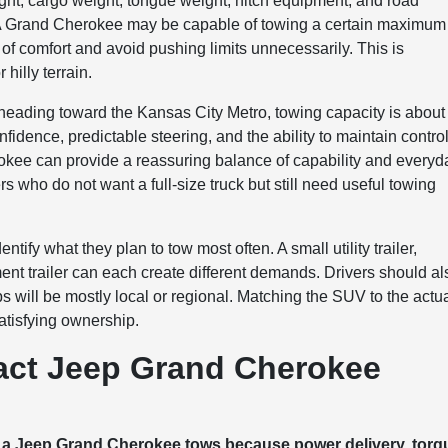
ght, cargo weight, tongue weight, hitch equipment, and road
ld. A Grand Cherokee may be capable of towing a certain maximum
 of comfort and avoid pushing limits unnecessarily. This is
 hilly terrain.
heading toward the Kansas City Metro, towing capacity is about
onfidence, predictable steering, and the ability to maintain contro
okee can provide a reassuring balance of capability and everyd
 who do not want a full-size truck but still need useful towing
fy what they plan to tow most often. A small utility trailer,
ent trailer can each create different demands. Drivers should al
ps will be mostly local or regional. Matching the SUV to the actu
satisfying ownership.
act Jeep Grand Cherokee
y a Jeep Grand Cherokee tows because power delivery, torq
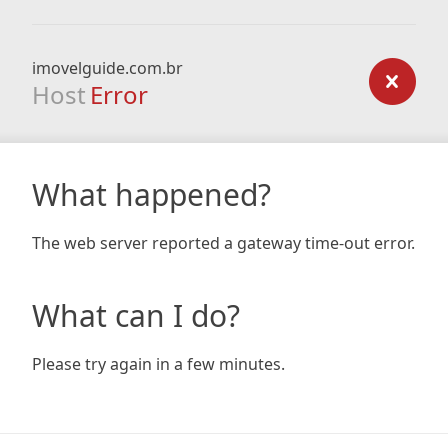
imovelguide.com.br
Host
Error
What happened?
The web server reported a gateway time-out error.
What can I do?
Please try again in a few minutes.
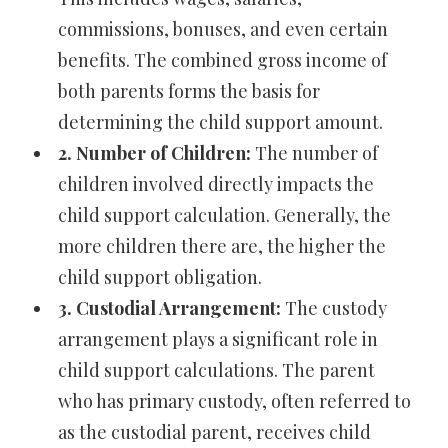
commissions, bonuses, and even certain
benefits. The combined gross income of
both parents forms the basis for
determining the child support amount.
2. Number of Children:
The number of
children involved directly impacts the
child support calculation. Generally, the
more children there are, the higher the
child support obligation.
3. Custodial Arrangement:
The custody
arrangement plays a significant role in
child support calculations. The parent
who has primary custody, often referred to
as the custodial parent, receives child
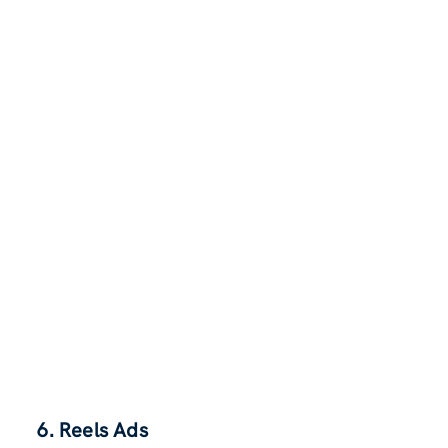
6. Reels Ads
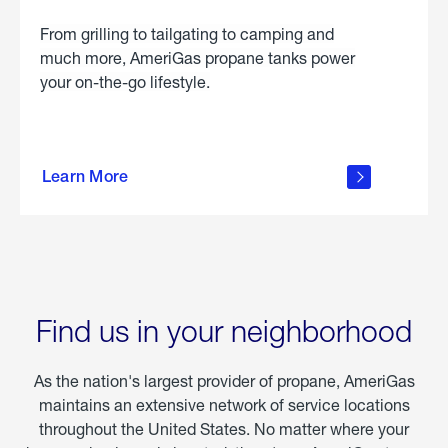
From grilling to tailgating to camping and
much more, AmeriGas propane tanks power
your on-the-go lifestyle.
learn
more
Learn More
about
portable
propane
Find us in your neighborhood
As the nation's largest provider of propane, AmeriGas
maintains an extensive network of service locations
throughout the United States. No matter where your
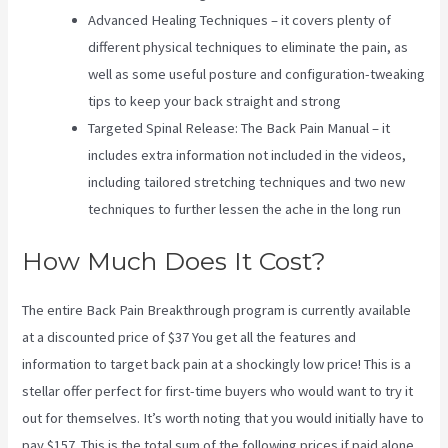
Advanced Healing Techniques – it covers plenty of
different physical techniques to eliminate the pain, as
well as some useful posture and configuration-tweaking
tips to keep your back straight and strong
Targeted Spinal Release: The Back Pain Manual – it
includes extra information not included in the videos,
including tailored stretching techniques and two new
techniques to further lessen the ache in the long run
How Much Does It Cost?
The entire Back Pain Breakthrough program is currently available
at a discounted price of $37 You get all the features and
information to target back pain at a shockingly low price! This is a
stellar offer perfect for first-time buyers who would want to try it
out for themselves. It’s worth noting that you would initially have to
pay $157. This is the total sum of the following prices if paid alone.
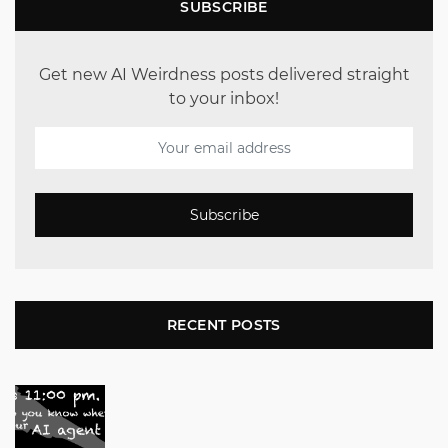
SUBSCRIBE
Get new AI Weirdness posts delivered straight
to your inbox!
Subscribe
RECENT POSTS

+-------+

Out of the material above, gather each line where "custody" appears.

- Answer section
The custody
who has primary custody, often referred to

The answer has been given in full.